Is the Probability Axiom Valid for Mutually Exclusive Events?

[Mathman23]

Hi

I have this here probability axiom which I'm not sure what I have understood correctly.

Let $$B_1 \ldots B_n$$ be independent events

Then $$P(B_1 \mathrm{U} \ldots \mathrm{U} \ B_n) = 1$$ which is the same as

$$P(B_1) + P(B_2) + \ldots + P(B_n) = 1$$

I would like to show that this only is valid if $$1 \leq k \leq n$$ such that

P(B_k) = 1.

Proof:

If $$1 \leq k \leq n$$, then $$P(E) = 1$$(where E is the probability space).

Thereby it follows that $$P(B_1 U \ldots U \ B_n) = P(B_1) + P(B_2) + \ldots + P(B_n) = 1$$

This can be written as the $$\sum_{n=1} ^{k} P(B_{n+1}) = P(B_{k}) =1$$

Am I on the right track here?

Best Regards
Fred

 

[Hurkyl]

I'm very confused by what you've written.


So I will just state some facts:

$$P(B_1 U \ldots U \ B_n) = P(B_1) + P(B_2) + \ldots + P(B_n)$$

is true when the $B_i$ are disjoint -- this equation is usually false when they are independent.


If E is the event consisting of all possible outcomes, then P(E) = 1.

In fact, P(A) cannot be greater than 1 for any event A.

 

[Mathman23]

Hi Herkyl and thank You for Your answer,

I have looked at it again and come to the conclusion that the proof should have said:

Let B_1 \ldots B_n be independent events. Show that

P(B_1 \mathrm{U} \ldots \mathrm{U} B_n)= 1, if and only if there exists a number 1 \leq k \leq n, such that P(B_k) = 1.


Proof:

If $$1 \leq k \leq n$$, then $$P(E) = 1$$(where E is the probability space).

Thereby it follows that $$P(B_1 U \ldots U \ B_n) = P(B_1) + P(B_2) + \ldots + P(B_n) = 1$$
Am I on the right path here now?

 

[AKG]

Your theorem is false. "Heads" and "Tails" are independent events, neither P("Heads") nor P("Tails") is 1, but P("Heads" U "Tails") = 1

 

[Hurkyl]

No, heads and tails are not independent. P(Heads and Tails) is certainly unequal to P(Heads)*P(Tails).

 

[Mathman23]

Hello can I change my original theorem to make it true?

If Yes, how?

Sincerely Fred

No, heads and tails are not independent.

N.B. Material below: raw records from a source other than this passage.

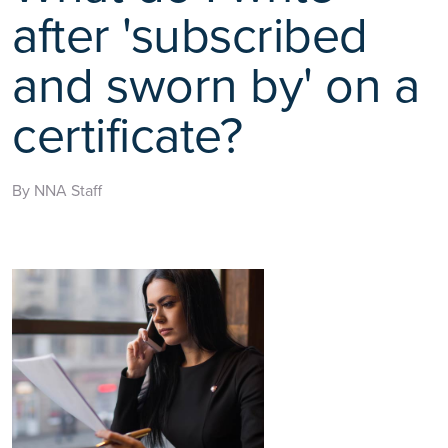
after 'subscribed
and sworn by' on a
certificate?
By NNA Staff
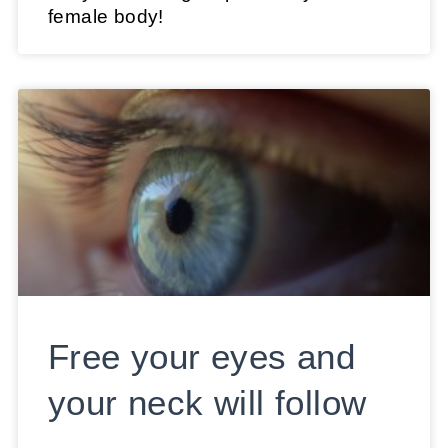
female body!
Free your eyes and
your neck will follow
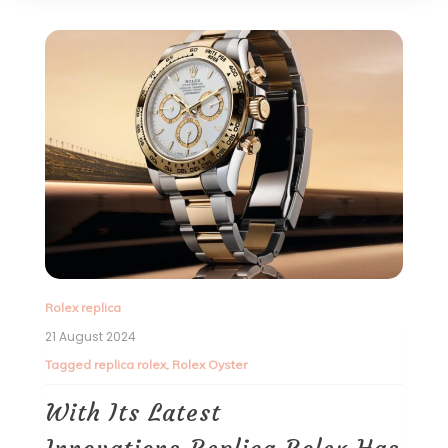
Rolex replica
21 August 2024
Tagged
replica rolex
,
Rolex Oyster
With Its Latest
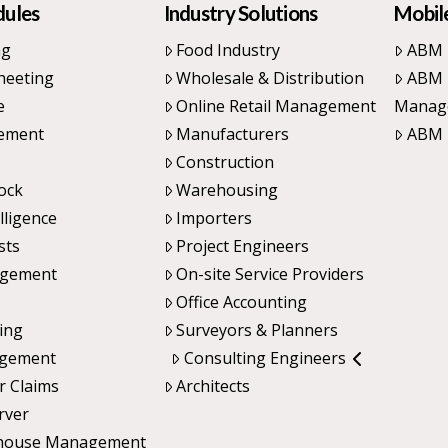
dules
Industry Solutions
Mobile
ng
Food Industry
ABM 
heeting
Wholesale & Distribution
ABM 
e
Online Retail Management
Manag
ement
Manufacturers
ABM 
Construction
ock
Warehousing
lligence
Importers
sts
Project Engineers
agement
On-site Service Providers
Office Accounting
cing
Surveyors & Planners
agement
Consulting Engineers
r Claims
Architects
rver
house Management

P(Heads and Tails) is certainly unequal to P(Heads)*P(Tails).

 

[AKG]

Okay, I guess I confused "independent" with "mutually exclusive".

If you have two independent events B, B', then:

$$P(B\cup B')$$

$$= P((B\cap B'^C) \sqcup (B\cap B') \sqcup (B' \cap B^C))$$

$$= P(B\cap B'^C) + P(B\cap B') + P(B' \cap B^C)$$

$$= P(B)P(B'^C) + P(B)P(B') + P(B')P(B^C)$$

$$= P(B)(1 - P(B')) + P(B)P(B') + P(B')(1 - P(B))$$

$$= 1 - [P(B) - 1][P(B') - 1]$$

If $P(B\cup B') = 1$, then [P(B)-1][P(B') - 1] = 0, so either P(B) = 1 or P(B') = 1.

 

[HallsofIvy]

Hi

I have this here probability axiom which I'm not sure what I have understood correctly.

Let $$B_1 \ldots B_n$$ be independent events

Then $$P(B_1 \mathrm{U} \ldots \mathrm{U} \ B_n) = 1$$ which is the same as

$$P(B_1) + P(B_2) + \ldots + P(B_n) = 1$$

If $B_1, B_2, \ldots, B_n$ are mutually exclusive then
$P(B_1 and B_2 and... and B_n)= P(B_1)+ P(B_2)+ \ldots + P(B_n)$
follows from the definition of "mutually exclusive".
If, in addition, they exhaust all mutually exclusive events, then
$P(B_1 and B_2 and... and B_n)= 1$

I would like to show that this only is valid if $$1 \leq k \leq n$$ such that

P(B_k) = 1.

Proof:

If $$1 \leq k \leq n$$, then $$P(E) = 1$$(where E is the probability space).

Thereby it follows that $$P(B_1 U \ldots U \ B_n) = P(B_1) + P(B_2) + \ldots + P(B_n) = 1$$

This can be written as the $$\sum_{n=1} ^{k} P(B_{n+1}) = P(B_{k}) =1$$

? How does that follow from the above? If P(B_k)= 1 then it follows that P(B_i)= 0 for any i not equal to k and so
$\sum_{n=1} ^{k} P(B_{n+1}) = P(B_{k}) =1$[/quote] follows trivially. But you are claiming the converse: if the sum of probabilities is 1 then the probability for each i except one is 1- and that is not, in general, true.

Am I on the right track here?

Best Regards
Fred